> **WORK TO BE COMPLETED**
Report every line of the listing below in which the string "سوختگی" occurs.

> **INPUT DATA**
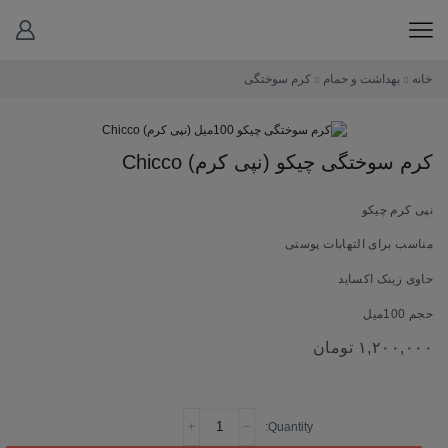
خانه
بهداشت و حمام
کرم سوختگی
کرم سوختگی چیکو (نپی کرم) Chicco
نپی کرم چیکو
مناسب برای التهابات پوستی
حاوی زینک اکساید
حجم 100میل
۱,۲۰۰,۰۰۰
تومان
کرم
سوختگی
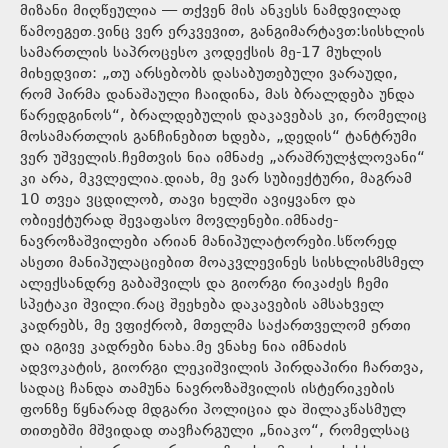
მიზანი მიღწეულია — თქვენ მის ანკესს ნამდვილად
წამოეგეთ.ვინც ვერ ერკვევით, განგიმარტავთ:სისხლის
სამართლის საპროცესო კოდექსის მე-17 მუხლის
მიხედვით: „თუ არსებობს დასაბუთებული ვარაუდი,
რომ პირმა დანაშაული ჩაიდინა, მას ბრალდება უნდა
წარედგინოს“, ბრალდებულის დაკავებას კი, რომელიც
მოსამართლის განჩინებით ხდება, „დედის“ ტანტრუმი
ვერ უშველის.ჩემთვის ნია იმნაძე „არაშრულჭლოვანი“
კი არა, მკვლელია.დიახ, მე ვარ სუბიექტური, მაგრამ
10 თვეა ვცდილობ, თავი ხელში ავიყვანო და
ობიექტურად შევაფასო მოვლენები.იმნაძე-
ნავროზაშვილები არიან მანიპულატორები.სწორედ
ასეთი მანიპულაციებით მოაკვლევინეს სისხლისმსმელ
ალექსანდრე გაბაშვილს და გიორგი რიკაძეს ჩემი
სპეტაკი შვილი.რაც შეეხება დაკავების ამსახველ
კადრებს, მე ვფიქრობ, მთელმა საქართველომ ერთი
და იგივე კადრები ნახა.მე ვნახე ნია იმნაძის
ადვოკატის, გიორგი ლეკიშვილის პირდაპირი ჩართვა,
სადაც ჩანდა თამუნა ნავროზაშვილის ისტერიკების
ფონზე წყნარად მდგარი პოლიცია და შილაკწასმულ
თითებში მშვიდად თავჩარგული „ნიაკო“, რომელსაც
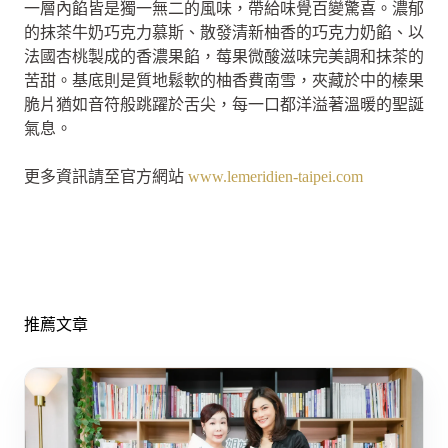
一層內餡皆是獨一無二的風味，帶給味覺百變驚喜。濃郁
的抹茶牛奶巧克力慕斯、散發清新柚香的巧克力奶餡、以
法國杏桃製成的香濃果餡，莓果微酸滋味完美調和抹茶的
苦甜。基底則是質地鬆軟的柚香費南雪，夾藏於中的榛果
脆片猶如音符般跳躍於舌尖，每一口都洋溢著溫暖的聖誕
氣息。
更多資訊請至官方網站
www.lemeridien-taipei.com
推薦文章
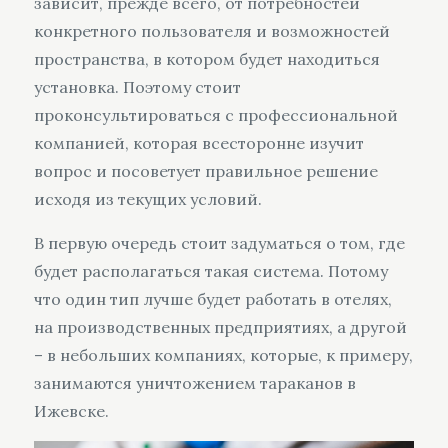
зависит, прежде всего, от потребностей
конкретного пользователя и возможностей
пространства, в котором будет находиться
установка. Поэтому стоит
проконсультироваться с профессиональной
компанией, которая всесторонне изучит
вопрос и посоветует правильное решение
исходя из текущих условий.
В первую очередь стоит задуматься о том, где
будет располагаться такая система. Потому
что один тип лучше будет работать в отелях,
на производственных предприятиях, а другой
– в небольших компаниях, которые, к примеру,
занимаются уничтожением тараканов в
Ижевске.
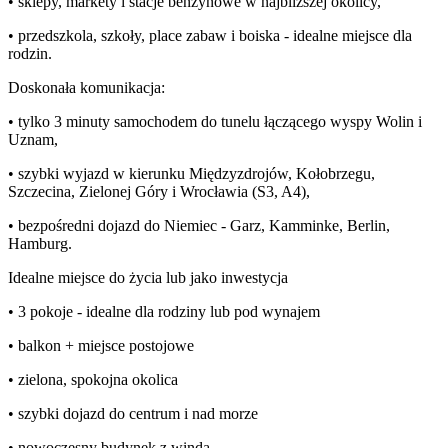
• sklepy, markety i stacje benzynowe w najbliższej okolicy,
• przedszkola, szkoły, place zabaw i boiska - idealne miejsce dla
rodzin.
Doskonała komunikacja:
• tylko 3 minuty samochodem do tunelu łączącego wyspy Wolin i
Uznam,
• szybki wyjazd w kierunku Międzyzdrojów, Kołobrzegu,
Szczecina, Zielonej Góry i Wrocławia (S3, A4),
• bezpośredni dojazd do Niemiec - Garz, Kamminke, Berlin,
Hamburg.
Idealne miejsce do życia lub jako inwestycja
• 3 pokoje - idealne dla rodziny lub pod wynajem
• balkon + miejsce postojowe
• zielona, spokojna okolica
• szybki dojazd do centrum i nad morze
• nowoczesny budynek z windą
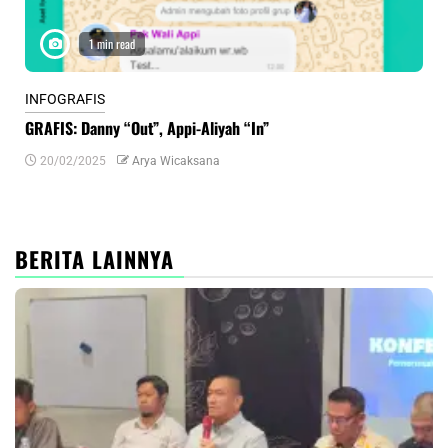
1 min read
INFOGRAFIS
INF
GRAFIS: Danny “Out”, Appi-Aliyah “In”
INF
20/02/2025
Arya Wicaksana
0
BERITA LAINNYA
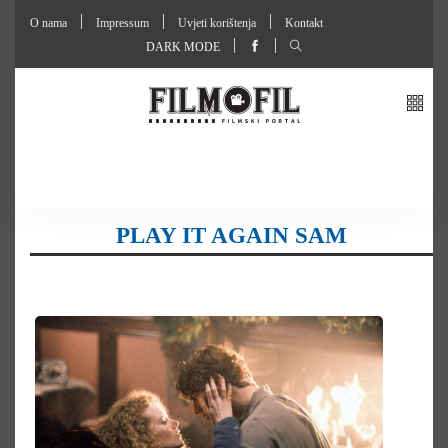
O nama
Impressum
Uvjeti korištenja
Kontakt
DARK MODE
PLAY IT AGAIN SAM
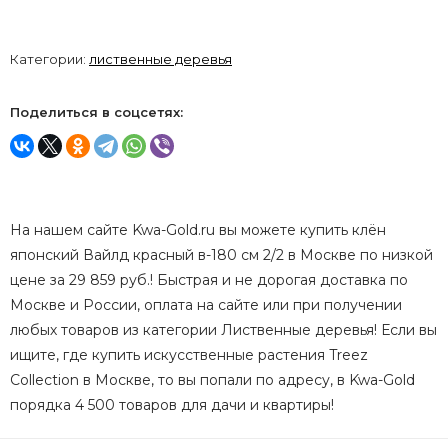
Категории:
лиственные деревья
Поделиться в соцсетях:
На нашем сайте Kwa-Gold.ru вы можете купить клён
японский Вайлд красный в-180 см 2/2 в Москве по низкой
цене за 29 859 руб.! Быстрая и не дорогая доставка по
Москве и России, оплата на сайте или при получении
любых товаров из категории Лиственные деревья! Если вы
ищите, где купить искусственные растения Treez
Collection в Москве, то вы попали по адресу, в Kwa-Gold
порядка 4 500 товаров для дачи и квартиры!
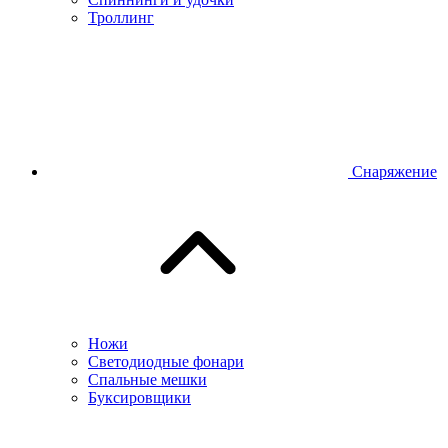
Троллинг
Снаряжение
Ножи
Светодиодные фонари
Спальные мешки
Буксировщики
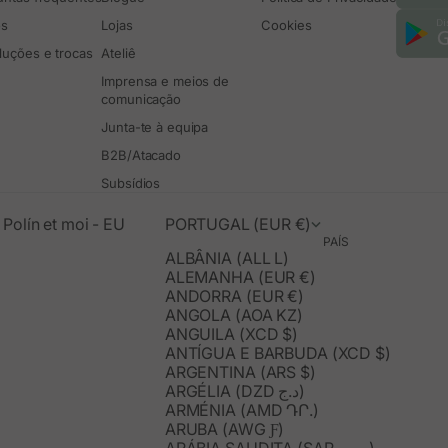
os
Lojas
Cookies
luções e trocas
Ateliê
Imprensa e meios de
comunicação
Junta-te à equipa
B2B/Atacado
Subsídios
Polín et moi - EU
PORTUGAL (EUR €)
PAÍS
ALBÂNIA (ALL L)
ALEMANHA (EUR €)
ANDORRA (EUR €)
ANGOLA (AOA KZ)
ANGUILA (XCD $)
ANTÍGUA E BARBUDA (XCD $)
ARGENTINA (ARS $)
ARGÉLIA (DZD د.ج)
ARMÉNIA (AMD ԴՐ.)
ARUBA (AWG Ƒ)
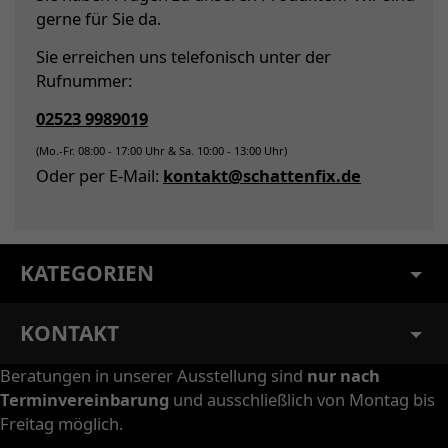
gerne für Sie da.
Sie erreichen uns telefonisch unter der
Rufnummer:
02523 9989019
(Mo.-Fr. 08:00 - 17:00 Uhr & Sa. 10:00 - 13:00 Uhr)
Oder per E-Mail:
kontakt@schattenfix.de
KATEGORIEN
KONTAKT
Beratungen in unserer Ausstellung sind
nur nach
Terminvereinbarung
und ausschließlich von Montag bis
Freitag möglich.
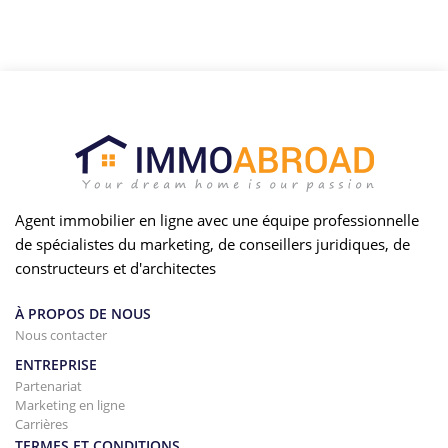
Agent immobilier en ligne avec une équipe professionnelle
de spécialistes du marketing, de conseillers juridiques, de
constructeurs et d'architectes
À PROPOS DE NOUS
Nous contacter
ENTREPRISE
Partenariat
Marketing en ligne
Carrières
TERMES ET CONDITIONS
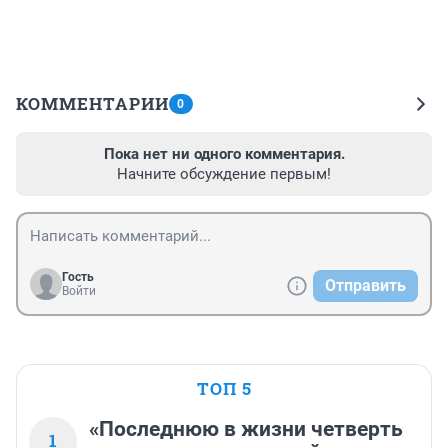
КОММЕНТАРИИ
0
Пока нет ни одного комментария.
Начните обсуждение первым!
Гость
Отправить
Войти
ТОП 5
«Последнюю в жизни четверть
1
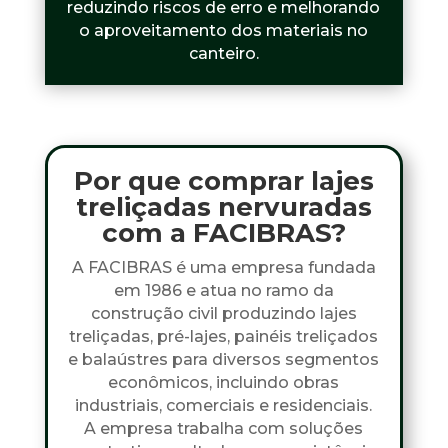
reduzindo riscos de erro e melhorando
o aproveitamento dos materiais no
canteiro.
Por que comprar lajes
treliçadas nervuradas
com a FACIBRAS?
A FACIBRAS é uma empresa fundada
em 1986 e atua no ramo da
construção civil produzindo lajes
treliçadas, pré-lajes, painéis treliçados
e balaústres para diversos segmentos
econômicos, incluindo obras
industriais, comerciais e residenciais.
A empresa trabalha com soluções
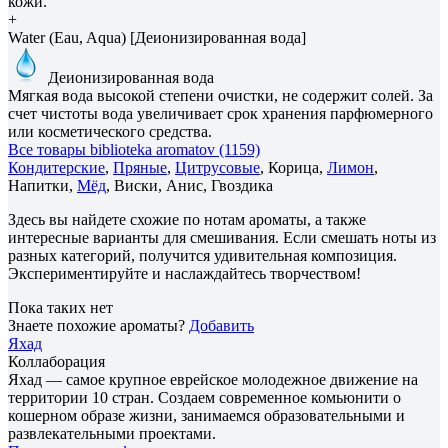
кожи.
+
Water (Eau, Aqua) [Деионизированная вода]
Деионизированная вода
Мягкая вода высокой степени очистки, не содержит солей. За
счет чистоты вода увеличивает срок хранения парфюмерного
или косметического средства.
Все товары biblioteka aromatov (1159)
Кондитерские
,
Пряные
,
Цитрусовые
, Корица,
Лимон
,
Напитки,
Мёд
, Виски, Анис, Гвоздика
Здесь вы найдете схожие по нотам ароматы, а также
интересные варианты для смешивания. Если смешать ноты из
разных категорий, получится удивительная композиция.
Экспериментируйте и наслаждайтесь творчеством!
Пока таких нет
Знаете похожие ароматы?
Добавить
Яхад
Коллаборация
Яхад — самое крупное еврейское молодежное движение на
территории 10 стран. Создаем современное комьюнити о
кошерном образе жизни, занимаемся образовательными и
развлекательными проектами.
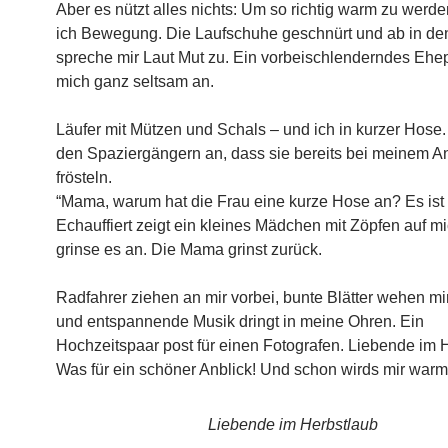
Aber es nützt alles nichts: Um so richtig warm zu werd
ich Bewegung. Die Laufschuhe geschnürt und ab in den
spreche mir Laut Mut zu. Ein vorbeischlenderndes Ehe
mich ganz seltsam an.
Läufer mit Mützen und Schals – und ich in kurzer Hose.
den Spaziergängern an, dass sie bereits bei meinem A
frösteln.
“Mama, warum hat die Frau eine kurze Hose an? Es ist 
Echauffiert zeigt ein kleines Mädchen mit Zöpfen auf mi
grinse es an. Die Mama grinst zurück.
Radfahrer ziehen an mir vorbei, bunte Blätter wehen m
und entspannende Musik dringt in meine Ohren. Ein
Hochzeitspaar post für einen Fotografen. Liebende im 
Was für ein schöner Anblick! Und schon wirds mir war
Liebende im Herbstlaub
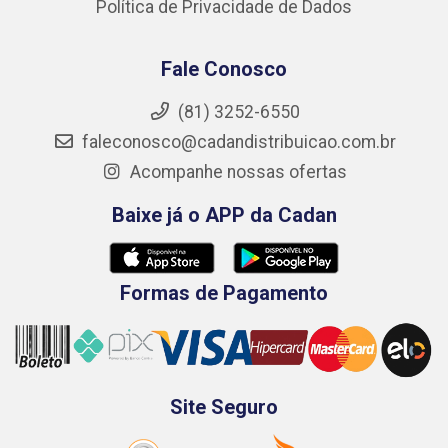
Política de Privacidade de Dados
Fale Conosco
(81) 3252-6550
faleconosco@cadandistribuicao.com.br
Acompanhe nossas ofertas
Baixe já o APP da Cadan
Formas de Pagamento
Site Seguro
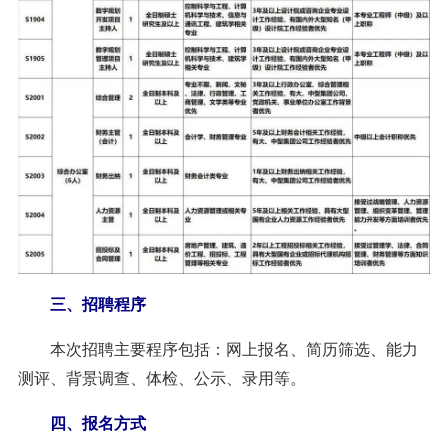
三、招聘程序
本次招聘主要程序包括：网上报名、简历筛选、能力
测评、背景调查、体检、公示、录用等。
四、报名方式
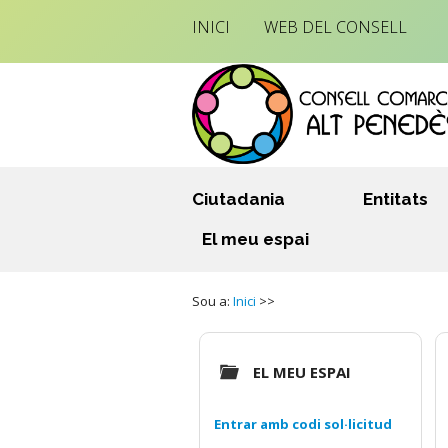
INICI
WEB DEL CONSELL
Ciutadania
Entitats
El meu espai
Sou a:
Inici
>>
EL MEU ESPAI
Entrar amb codi sol·licitud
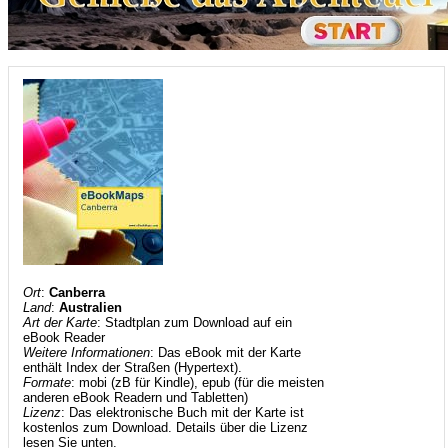
Ort
:
Canberra
Land
:
Australien
Art der Karte
: Stadtplan zum Download auf ein
eBook Reader
Weitere Informationen
: Das eBook mit der Karte
enthält Index der Straßen (Hypertext).
Formate
: mobi (zB für Kindle), epub (für die meisten
anderen eBook Readern und Tabletten)
Lizenz
: Das elektronische Buch mit der Karte ist
kostenlos zum Download. Details über die Lizenz
lesen Sie unten.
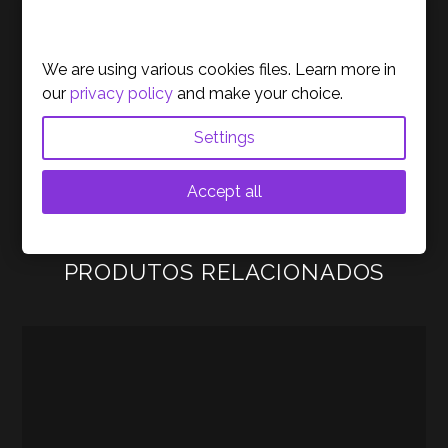
10mm
Cookies Policy
Reviews
We are using various cookies files. Learn more in
Acerca da Marca
our
privacy policy
and make your choice.
Settings
Accept all
PRODUTOS RELACIONADOS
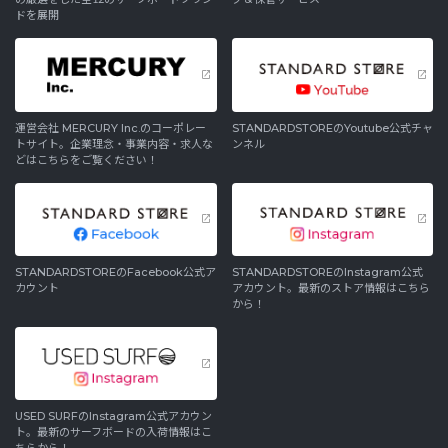
ドを展開
運営会社 MERCURY Inc.のコーポレー
STANDARDSTOREのYoutube公式チャ
トサイト。企業理念・事業内容・求人な
ンネル
どはこちらをご覧ください！
STANDARDSTOREのFacebook公式ア
STANDARDSTOREのInstagram公式
カウント
アカウント。最新のストア情報はこちら
から！
USED SURFのInstagram公式アカウン
ト。最新のサーフボードの入荷情報はこ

> **OUTPUT FOR THIS TASK**
کرم سوختگی
کرم سوختگی چیکو (نپی کرم) Chicco
سوختگی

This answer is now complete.